Parece brincadeira, mas tenho cá com meus botões que a coisa é séria. Nós, brasileiros adoramos fixar situações, acontecimentos, tendo notória lerdeza em aceitar transformações e mudanças. Há até os que preferem acreditar na Bíblia com seu Adão e Eva a aceitar a Teoria da Evolução. A monarquia, por exemplo, acabou por aqui em 1889! E a gente não perdeu tempo em compensar o trauma elegendo reis e rainhas do rádio, do maracatu, do carnaval, da bateria, da primavera, sem esquecer as majestades máximas: O Rei Pelé e, of course, o Rei Roberto Carlos!
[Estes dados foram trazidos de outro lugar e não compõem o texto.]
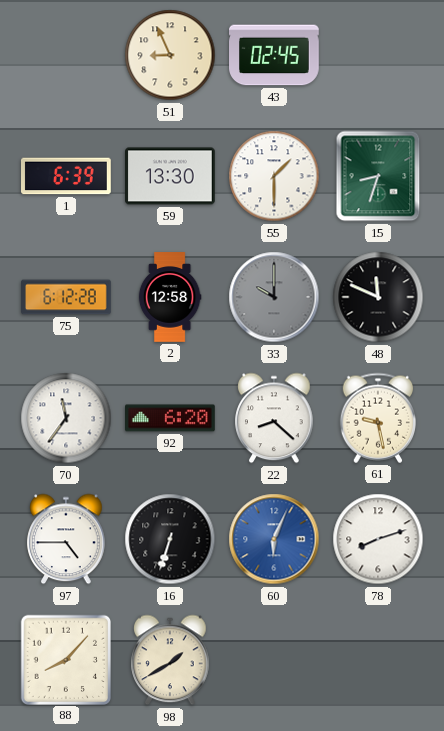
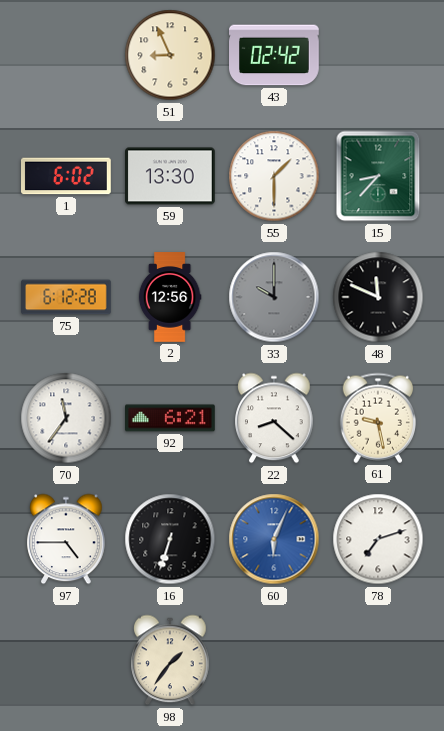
43: 02:45 -> 02:42
1: 6:39 -> 6:02
15: 8:33 -> 8:37
2: 12:58 -> 12:56
92: 6:20 -> 6:21
78: 8:12 -> 7:12
88: 8:07 -> none
98: 1:40 -> 1:36
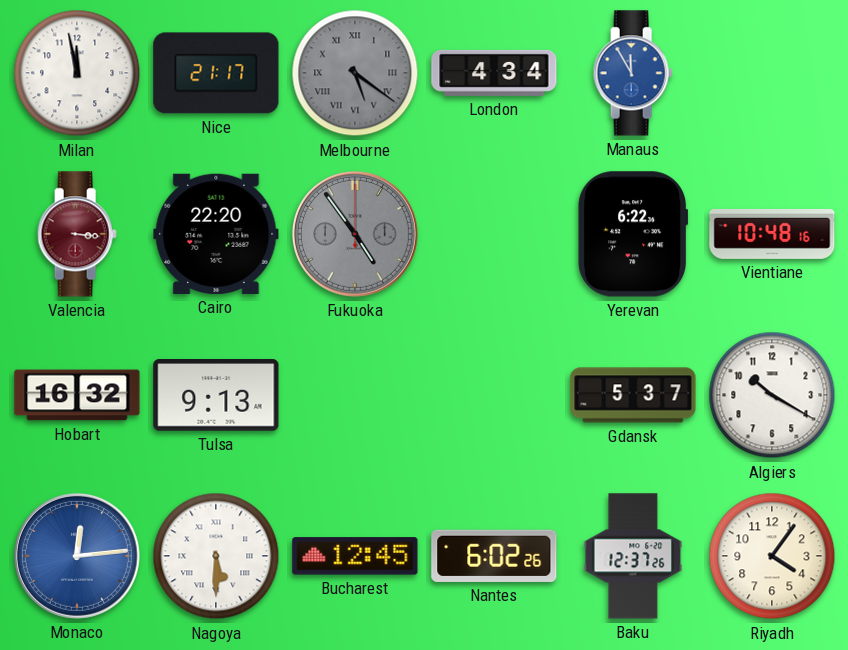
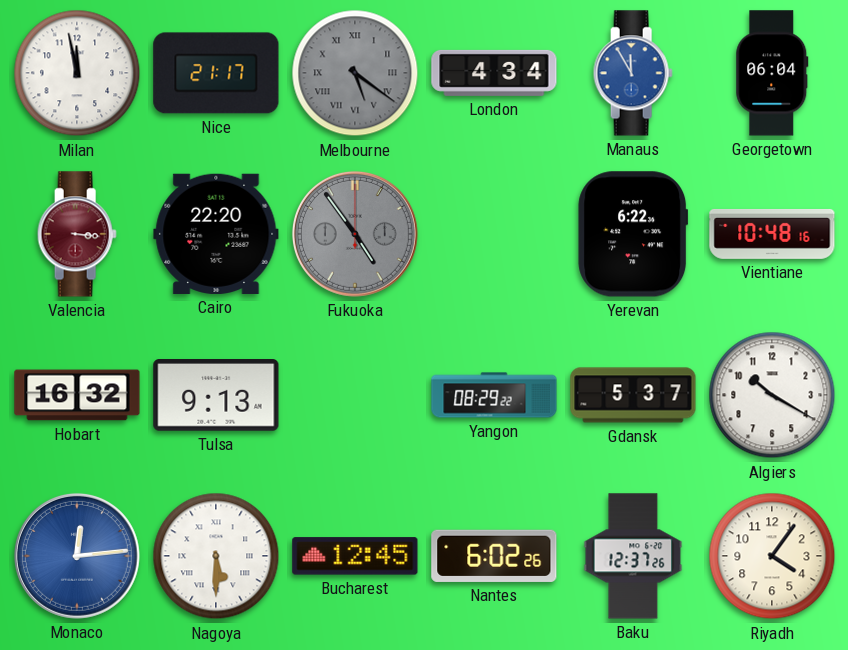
Georgetown: none -> 06:04
Yangon: none -> 08:29
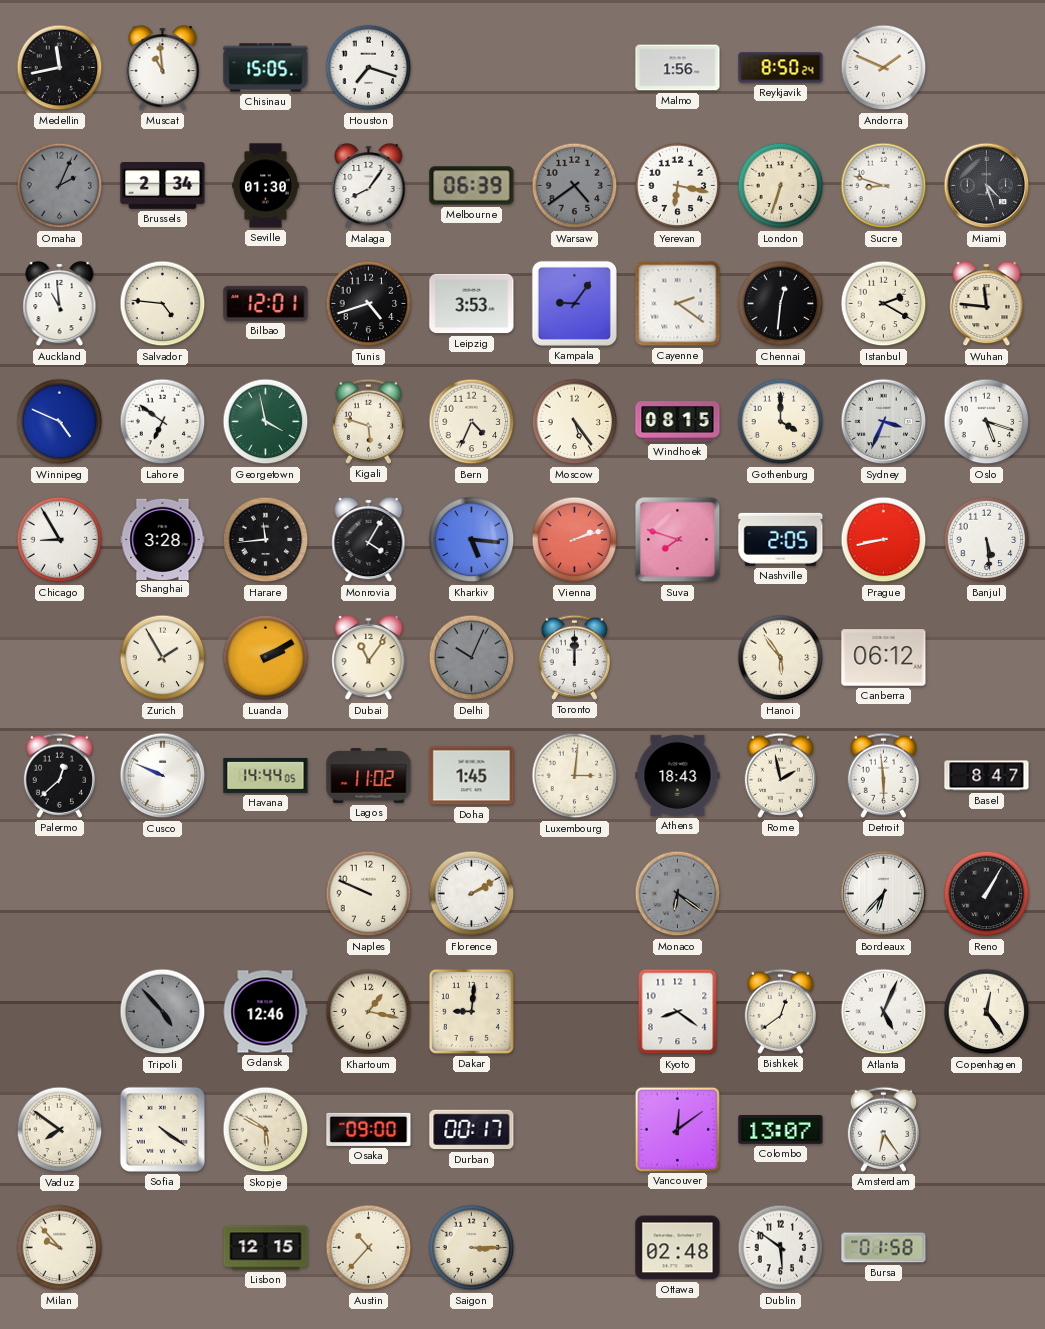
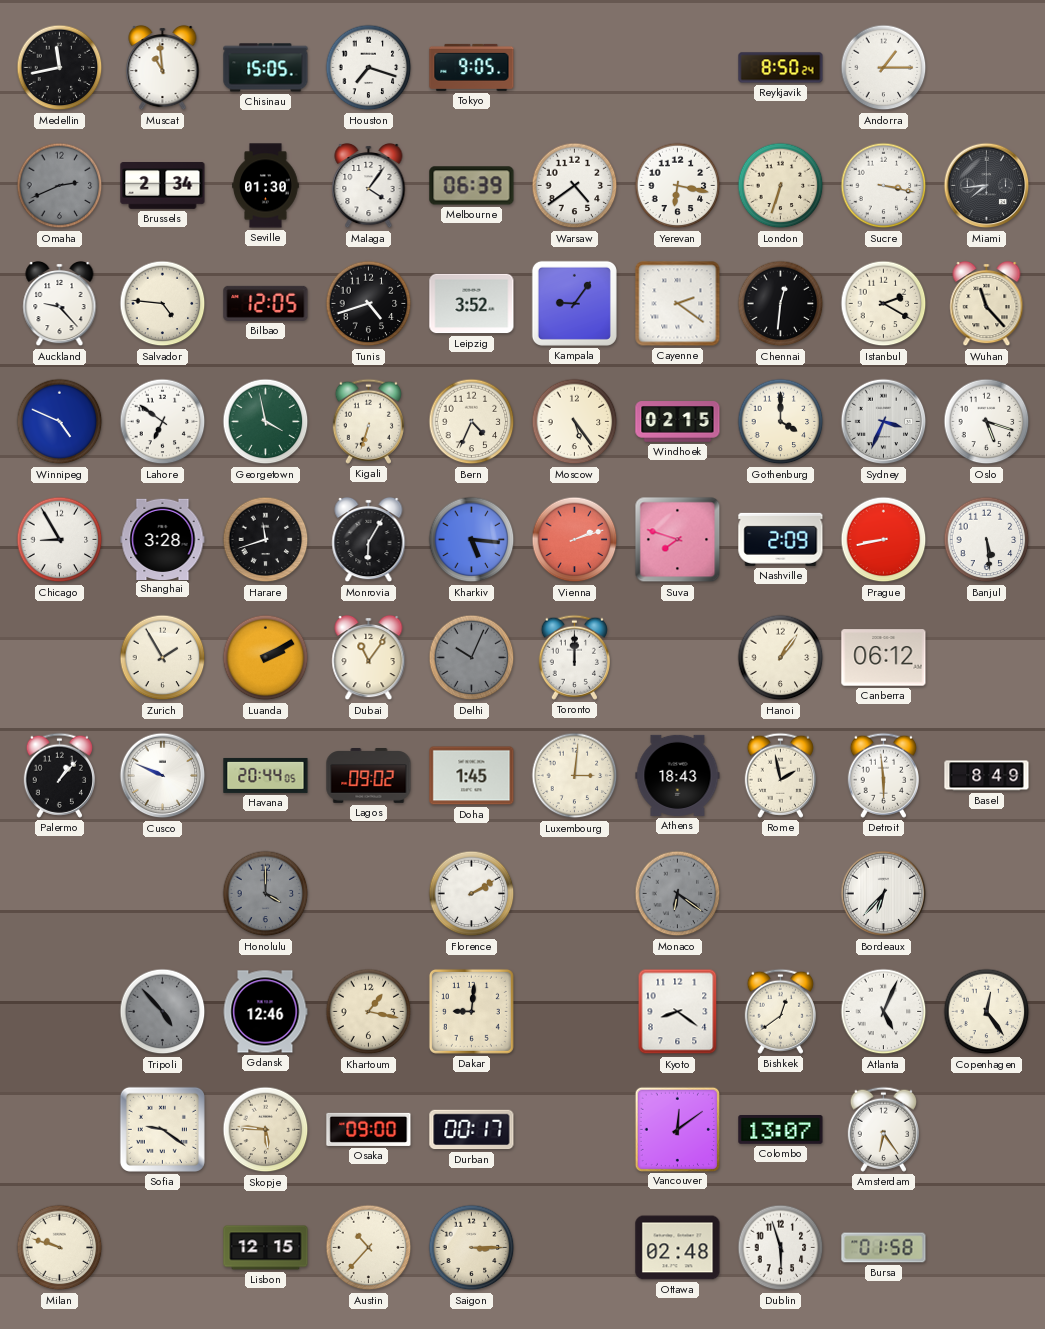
Tokyo: none -> 9:05
Malmo: 1:56 -> none
Andorra: 1:49 -> 1:15
Omaha: 2:04 -> 2:41
Malaga: 8:06 -> 4:06
Warsaw dial: grey -> white
Sucre: 8:48 -> 3:17
Miami: 4:27 -> 7:44
Auckland: 10:59 -> 9:23
Bilbao: 12:01 -> 12:05
Leipzig: 3:53 -> 3:52
Wuhan: 11:46 -> 11:23
Kigali: 5:48 -> 6:33
Windhoek: 08:15 -> 02:15
Harare: 11:44 -> 11:42
Monrovia: 4:05 -> 6:05
Nashville: 2:05 -> 2:09
Hanoi: 5:54 -> 1:06
Palermo: 12:38 -> 1:07
Havana: 14:44 -> 20:44
Lagos: 11:02 -> 09:02
Basel: 8:47 -> 8:49
Honolulu: none -> 4:00
Naples: 9:49 -> none
Reno: 1:05 -> none
Vaduz: 7:51 -> none
Sofia: 4:21 -> 9:21
Skopje: 5:50 -> 5:46
Milan: 9:53 -> 9:48
Dublin: 5:51 -> 5:57
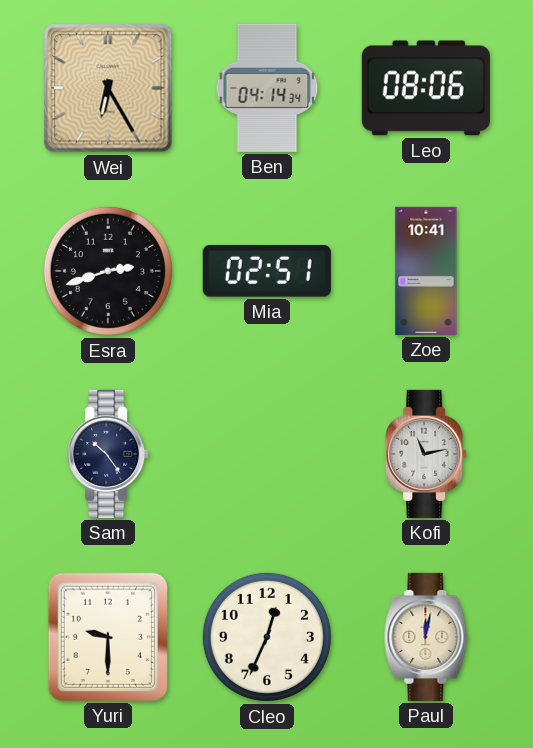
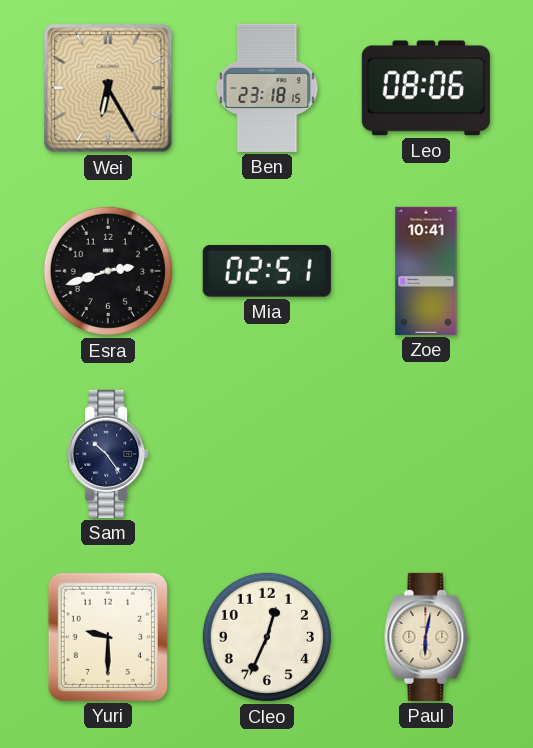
Ben: 04:14 -> 23:18
Kofi: 11:13 -> none
Paul: 12:02 -> 6:02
A mais recente coroa foi para a querida cantora Teresa Cristina, a Rainha das Lives. Tetê, pois temos essa intimidade com a soberana, certamente tem aversão aos escravagistas monarcas brasileiros. O maior problema da monarquia hoje, no Brasil, se reflete no comum “você sabe com quem está falando?”, pergunta algum nobre de araque que, ao encontrar um igual costuma ouvir como resposta um nada original “com um grande merda”. Estabelecida a crise na nobreza a contenda costuma enunciar, de ambas as partes, atributos familiares da mais baixa categoria. Uma beleza!

Uma inverdade, como dizem os políticos com medo de levar umas bifas ao chamar o rival de mentiroso, ou como prefiro, um folclore nacional é que brasileiro não tem memória. Basta um meliante qualquer se vestir de padre e os fiéis filhos de Deus já saem beijando mão, pedindo a benção e acreditando em tudo o que o safado diz. É verdade que o povo religioso tem dificuldade em distinguir a Igreja Católica da concorrência, principalmente quando essa utiliza denominação similar. Também não muda o simulacro de cristão que deseja a morte do próximo, que manda pobres e doentes para longe de si, em seguida entrando no templo e rezando feito anjinho (será que anjos rezam?).

Ao que parece, memória mesmo não existe é em relação à política. Ou, vai ver, o brasileiro não dá a menor importância para os fulanos representantes que mudam de opinião com a mesma rapidez daquele torcedor que muda o humor conforme o andamento do jogo. Fortes indícios confirmam que o eleitor não se importa hoje com as alianças de seus candidatos com os inimigos de ontem. Também nosso eleitor esquece promessas, compromissos, acordos… Político pode trafegar na mais absoluta falta de honestidade que brasileiro pouco se importa, é o que mostram as eleições. Ok, estou exagerando, afinal a lista dos não reeleitos é bem grandinha, mas…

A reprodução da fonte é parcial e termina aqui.